*Task description*
What is the count of lines in the material below that hold "StadtWeltRaum"? Answer with only that number.
▼
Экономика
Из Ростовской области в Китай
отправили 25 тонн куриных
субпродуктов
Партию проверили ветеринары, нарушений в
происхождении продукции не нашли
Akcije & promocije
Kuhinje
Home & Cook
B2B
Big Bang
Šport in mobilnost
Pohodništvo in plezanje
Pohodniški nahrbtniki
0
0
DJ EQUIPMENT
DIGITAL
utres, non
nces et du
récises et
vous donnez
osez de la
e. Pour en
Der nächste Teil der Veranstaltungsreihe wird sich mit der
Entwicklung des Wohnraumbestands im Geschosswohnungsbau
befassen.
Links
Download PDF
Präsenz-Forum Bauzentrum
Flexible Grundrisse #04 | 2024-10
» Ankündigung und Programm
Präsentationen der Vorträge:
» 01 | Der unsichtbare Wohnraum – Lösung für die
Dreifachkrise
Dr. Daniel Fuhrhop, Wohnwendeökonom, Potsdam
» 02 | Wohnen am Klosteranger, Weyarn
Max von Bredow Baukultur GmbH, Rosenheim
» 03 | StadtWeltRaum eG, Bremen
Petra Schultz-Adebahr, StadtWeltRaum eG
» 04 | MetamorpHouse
▲
*Response area*
2